| INSTRUCTIONS TO FOLLOW |
After locating the line with "both in business", reproduce that line and every one following it exactly, up to the end of the entries.

Segment Start: MATERIAL SUPPLIED

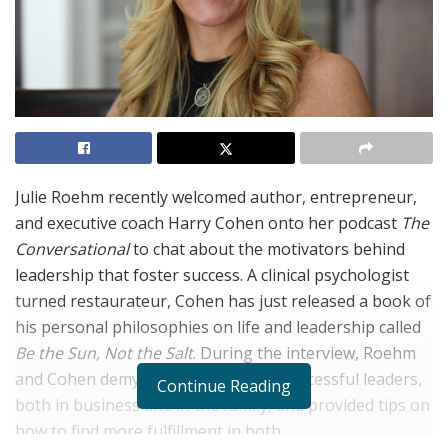
Julie Roehm recently welcomed author, entrepreneur,
and executive coach Harry Cohen onto her podcast
The
Conversational
to chat about the motivators behind
leadership that foster success. A clinical psychologist
turned restaurateur, Cohen has just released a book of
his personal philosophies on life and leadership called
Be the Sun, Not the Salt
. During the interview, Roehm
and Cohen demystified the traits of successful leaders,
Continue Reading
both in business and in the family, and provided tips on
how to find more fulfillment in both.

Segment End: MATERIAL SUPPLIED

| RESULT OF THE TASK |
both in business and in the family, and provided tips on
how to find more fulfillment in both.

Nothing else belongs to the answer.